Features

On the Ground with the Movement against Mountaintop Removal (Review)

By Carol Polsgrove
Saturday November 12, 2011 - 09:13:00 PM

For insight into the Occupy movement, one of the best places to look is Tricia Shapiro’s new book on the movement against mountaintop removal – Mountain Justice, published by AK Press in Oakland.

When young urban anarchists joined with longtime Appalachian residents in the Mountain Justice Summer campaign of 2005, Shapiro signed on as the campaign’s chronicler. She sat in on strategy sessions and scrambled up a mountain during the night with demonstrators. She listened. She asked questions. She recorded what people said, and she understood what she heard.

An experienced author of young adult histories and biographies under the name Tricia Andryszewski, Shapiro had written about the movements for civil rights and gay rights. She had described the devastation of the Dust Bowl. She wrote then as a historian.

For Mountain Justice, she has written as a reporter, and the movement could not ask for a better one – she is both sympathetic and honest, frank about the disagreements that arose, clear about the failures as well as the successes. 

I wish the book had included images of the devastated wastelands that were once tree-covered mountains. They are a graphic symbol of what happens when corporate power meets political power: the target of the Occupy movement. But those images are abundant on the web (see http://ilovemountains.org/multimedia#photo_gallery). 

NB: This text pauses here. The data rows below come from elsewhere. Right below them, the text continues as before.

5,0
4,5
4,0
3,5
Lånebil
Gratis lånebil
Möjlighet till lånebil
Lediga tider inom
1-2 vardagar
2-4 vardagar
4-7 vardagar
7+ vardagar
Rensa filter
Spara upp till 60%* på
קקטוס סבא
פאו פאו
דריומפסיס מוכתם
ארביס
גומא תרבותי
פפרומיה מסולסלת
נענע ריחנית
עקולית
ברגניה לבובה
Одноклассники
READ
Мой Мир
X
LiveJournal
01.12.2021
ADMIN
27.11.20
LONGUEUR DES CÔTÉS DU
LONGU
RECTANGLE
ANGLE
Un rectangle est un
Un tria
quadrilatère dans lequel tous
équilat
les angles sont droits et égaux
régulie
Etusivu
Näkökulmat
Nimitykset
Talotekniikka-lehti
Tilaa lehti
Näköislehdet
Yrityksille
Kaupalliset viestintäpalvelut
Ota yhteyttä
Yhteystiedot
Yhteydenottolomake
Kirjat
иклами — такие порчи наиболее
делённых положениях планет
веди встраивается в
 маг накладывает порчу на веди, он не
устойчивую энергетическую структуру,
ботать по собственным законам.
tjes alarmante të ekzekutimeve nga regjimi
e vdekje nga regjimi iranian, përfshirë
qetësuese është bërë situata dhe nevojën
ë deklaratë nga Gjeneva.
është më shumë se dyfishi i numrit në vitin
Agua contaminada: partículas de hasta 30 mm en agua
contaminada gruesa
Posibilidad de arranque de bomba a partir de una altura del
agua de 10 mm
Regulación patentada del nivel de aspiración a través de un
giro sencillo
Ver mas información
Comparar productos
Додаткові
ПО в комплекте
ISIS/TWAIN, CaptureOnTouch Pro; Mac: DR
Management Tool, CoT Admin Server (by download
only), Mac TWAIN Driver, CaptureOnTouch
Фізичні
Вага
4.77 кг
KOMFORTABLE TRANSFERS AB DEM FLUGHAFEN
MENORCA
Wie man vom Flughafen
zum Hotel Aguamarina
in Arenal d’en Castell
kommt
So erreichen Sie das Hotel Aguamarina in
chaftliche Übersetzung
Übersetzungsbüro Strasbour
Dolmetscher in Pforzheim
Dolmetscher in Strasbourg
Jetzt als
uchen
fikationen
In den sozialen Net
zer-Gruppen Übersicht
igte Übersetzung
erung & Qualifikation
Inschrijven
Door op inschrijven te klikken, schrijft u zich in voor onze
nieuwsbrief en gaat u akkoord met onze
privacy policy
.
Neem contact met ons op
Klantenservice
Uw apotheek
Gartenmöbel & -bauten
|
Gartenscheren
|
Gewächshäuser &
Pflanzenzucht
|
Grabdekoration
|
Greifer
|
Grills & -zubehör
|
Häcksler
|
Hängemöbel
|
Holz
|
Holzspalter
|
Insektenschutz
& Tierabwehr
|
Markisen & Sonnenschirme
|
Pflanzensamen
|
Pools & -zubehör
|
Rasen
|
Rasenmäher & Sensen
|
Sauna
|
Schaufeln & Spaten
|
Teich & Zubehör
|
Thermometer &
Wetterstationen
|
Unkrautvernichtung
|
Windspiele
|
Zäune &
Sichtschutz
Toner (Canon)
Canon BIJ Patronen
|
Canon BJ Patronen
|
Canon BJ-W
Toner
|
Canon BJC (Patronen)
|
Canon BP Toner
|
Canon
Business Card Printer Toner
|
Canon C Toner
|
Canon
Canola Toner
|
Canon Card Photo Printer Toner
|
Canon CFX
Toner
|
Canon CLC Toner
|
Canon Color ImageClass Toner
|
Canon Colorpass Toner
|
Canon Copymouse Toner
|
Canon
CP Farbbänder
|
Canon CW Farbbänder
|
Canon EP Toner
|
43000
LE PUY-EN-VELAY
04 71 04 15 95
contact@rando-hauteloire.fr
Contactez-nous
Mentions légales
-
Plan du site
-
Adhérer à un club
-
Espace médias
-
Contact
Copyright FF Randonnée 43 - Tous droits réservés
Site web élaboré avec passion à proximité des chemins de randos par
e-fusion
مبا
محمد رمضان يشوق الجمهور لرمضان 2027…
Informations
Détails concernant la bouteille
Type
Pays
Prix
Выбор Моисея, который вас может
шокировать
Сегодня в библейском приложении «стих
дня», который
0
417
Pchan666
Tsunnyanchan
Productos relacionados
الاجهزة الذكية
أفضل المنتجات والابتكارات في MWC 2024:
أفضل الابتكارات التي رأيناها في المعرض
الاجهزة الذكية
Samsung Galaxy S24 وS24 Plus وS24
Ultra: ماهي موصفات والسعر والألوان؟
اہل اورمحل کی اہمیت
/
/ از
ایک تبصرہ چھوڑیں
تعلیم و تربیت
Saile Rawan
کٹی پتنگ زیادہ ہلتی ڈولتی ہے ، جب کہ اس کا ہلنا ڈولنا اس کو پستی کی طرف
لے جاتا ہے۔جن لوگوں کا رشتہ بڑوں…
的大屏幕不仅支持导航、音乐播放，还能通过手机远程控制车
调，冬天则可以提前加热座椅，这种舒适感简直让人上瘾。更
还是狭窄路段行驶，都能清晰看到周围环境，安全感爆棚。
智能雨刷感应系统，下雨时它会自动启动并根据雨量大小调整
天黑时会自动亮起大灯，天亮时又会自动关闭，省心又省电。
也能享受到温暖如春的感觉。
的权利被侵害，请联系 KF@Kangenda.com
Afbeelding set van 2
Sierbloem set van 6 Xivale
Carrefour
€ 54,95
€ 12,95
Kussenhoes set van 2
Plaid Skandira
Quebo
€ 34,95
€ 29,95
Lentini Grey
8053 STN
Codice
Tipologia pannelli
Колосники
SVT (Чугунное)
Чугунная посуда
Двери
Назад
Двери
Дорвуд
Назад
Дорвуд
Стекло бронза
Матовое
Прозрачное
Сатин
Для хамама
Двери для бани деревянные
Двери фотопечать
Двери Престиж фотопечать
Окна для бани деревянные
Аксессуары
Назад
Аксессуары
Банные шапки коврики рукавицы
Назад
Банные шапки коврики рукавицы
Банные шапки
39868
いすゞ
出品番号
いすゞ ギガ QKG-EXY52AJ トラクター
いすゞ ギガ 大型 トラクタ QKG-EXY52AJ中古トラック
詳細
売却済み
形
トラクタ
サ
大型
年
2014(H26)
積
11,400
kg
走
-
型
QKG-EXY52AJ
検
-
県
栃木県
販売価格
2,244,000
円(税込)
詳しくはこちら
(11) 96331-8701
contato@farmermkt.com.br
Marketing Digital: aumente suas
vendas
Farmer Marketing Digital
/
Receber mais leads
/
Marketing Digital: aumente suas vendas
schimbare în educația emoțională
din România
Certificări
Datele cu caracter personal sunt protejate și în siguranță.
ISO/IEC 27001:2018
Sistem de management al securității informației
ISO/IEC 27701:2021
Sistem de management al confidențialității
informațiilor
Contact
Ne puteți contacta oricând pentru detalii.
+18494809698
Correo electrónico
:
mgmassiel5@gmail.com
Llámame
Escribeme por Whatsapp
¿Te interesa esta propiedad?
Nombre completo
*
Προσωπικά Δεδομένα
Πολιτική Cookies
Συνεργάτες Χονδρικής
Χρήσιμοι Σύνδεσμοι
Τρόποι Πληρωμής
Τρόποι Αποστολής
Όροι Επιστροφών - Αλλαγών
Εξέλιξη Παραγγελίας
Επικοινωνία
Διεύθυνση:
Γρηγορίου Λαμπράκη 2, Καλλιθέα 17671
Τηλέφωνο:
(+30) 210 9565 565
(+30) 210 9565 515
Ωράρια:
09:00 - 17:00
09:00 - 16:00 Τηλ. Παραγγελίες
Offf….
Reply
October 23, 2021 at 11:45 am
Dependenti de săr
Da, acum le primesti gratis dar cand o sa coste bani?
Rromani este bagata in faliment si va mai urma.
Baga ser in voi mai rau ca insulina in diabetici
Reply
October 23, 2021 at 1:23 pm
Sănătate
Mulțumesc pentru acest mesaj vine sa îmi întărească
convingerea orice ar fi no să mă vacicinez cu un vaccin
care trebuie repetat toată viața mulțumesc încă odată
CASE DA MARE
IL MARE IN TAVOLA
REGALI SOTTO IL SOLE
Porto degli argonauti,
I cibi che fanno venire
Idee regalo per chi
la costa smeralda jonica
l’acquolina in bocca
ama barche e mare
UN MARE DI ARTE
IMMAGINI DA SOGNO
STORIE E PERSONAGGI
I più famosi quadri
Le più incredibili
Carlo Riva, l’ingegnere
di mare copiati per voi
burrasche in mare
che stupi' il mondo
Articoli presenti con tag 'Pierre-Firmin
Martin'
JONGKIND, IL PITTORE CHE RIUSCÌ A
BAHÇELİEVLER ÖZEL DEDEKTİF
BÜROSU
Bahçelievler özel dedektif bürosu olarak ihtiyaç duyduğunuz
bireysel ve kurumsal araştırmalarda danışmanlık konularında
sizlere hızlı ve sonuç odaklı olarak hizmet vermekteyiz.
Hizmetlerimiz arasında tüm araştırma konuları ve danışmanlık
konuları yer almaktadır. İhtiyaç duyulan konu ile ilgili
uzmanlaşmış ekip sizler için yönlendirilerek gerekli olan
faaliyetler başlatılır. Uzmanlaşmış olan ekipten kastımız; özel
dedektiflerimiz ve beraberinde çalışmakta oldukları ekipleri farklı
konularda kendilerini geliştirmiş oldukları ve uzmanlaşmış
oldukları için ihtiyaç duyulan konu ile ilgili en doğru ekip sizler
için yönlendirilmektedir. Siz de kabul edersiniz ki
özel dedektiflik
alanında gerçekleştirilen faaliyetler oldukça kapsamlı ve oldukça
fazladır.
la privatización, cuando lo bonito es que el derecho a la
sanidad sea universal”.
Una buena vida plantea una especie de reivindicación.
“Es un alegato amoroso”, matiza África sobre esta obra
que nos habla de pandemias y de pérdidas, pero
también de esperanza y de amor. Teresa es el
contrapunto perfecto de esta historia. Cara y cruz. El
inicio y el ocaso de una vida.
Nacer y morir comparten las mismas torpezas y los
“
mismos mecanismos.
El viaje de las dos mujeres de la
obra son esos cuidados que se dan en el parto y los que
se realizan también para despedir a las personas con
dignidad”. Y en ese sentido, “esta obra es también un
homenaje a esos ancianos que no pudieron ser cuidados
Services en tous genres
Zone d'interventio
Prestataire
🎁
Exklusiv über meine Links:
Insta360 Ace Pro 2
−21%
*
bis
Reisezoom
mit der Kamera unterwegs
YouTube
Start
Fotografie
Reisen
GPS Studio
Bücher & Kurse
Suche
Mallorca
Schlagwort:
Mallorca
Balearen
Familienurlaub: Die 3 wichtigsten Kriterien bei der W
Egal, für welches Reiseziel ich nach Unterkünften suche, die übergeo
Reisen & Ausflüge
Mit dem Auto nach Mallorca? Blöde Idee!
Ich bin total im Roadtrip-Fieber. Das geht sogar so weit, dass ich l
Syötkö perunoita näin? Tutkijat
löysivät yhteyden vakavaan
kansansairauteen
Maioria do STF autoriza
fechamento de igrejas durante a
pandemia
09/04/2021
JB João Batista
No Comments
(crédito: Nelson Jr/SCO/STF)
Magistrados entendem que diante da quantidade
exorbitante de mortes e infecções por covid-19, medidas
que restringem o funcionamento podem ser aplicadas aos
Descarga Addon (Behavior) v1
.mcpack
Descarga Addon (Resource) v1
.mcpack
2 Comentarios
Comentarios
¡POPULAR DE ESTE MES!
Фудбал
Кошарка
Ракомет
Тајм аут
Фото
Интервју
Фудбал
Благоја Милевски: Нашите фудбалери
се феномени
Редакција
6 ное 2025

What Shapiro has given us is a powerful story—its end not yet in sight. When I talked with her recently in Asheville, she said she had thought the book would be just about Mountain Justice Summer – that it would be a story with a clear end. Instead, she found herself still writing several years later, following the twists and turns of the struggle against coal companies and government agencies until finally, the story unfinished, she ended the book: 

“The fight against MTR in Appalachia is also a fight for better choices for all of us. Free people are choosing to engage in that fight not just to defend their own freedom….but also to make it possible for more and more of their fellow citizens to freely chose to live, in grace and comfort, in ways that are good for the land and its people everywhere. Their fight is our fight too.”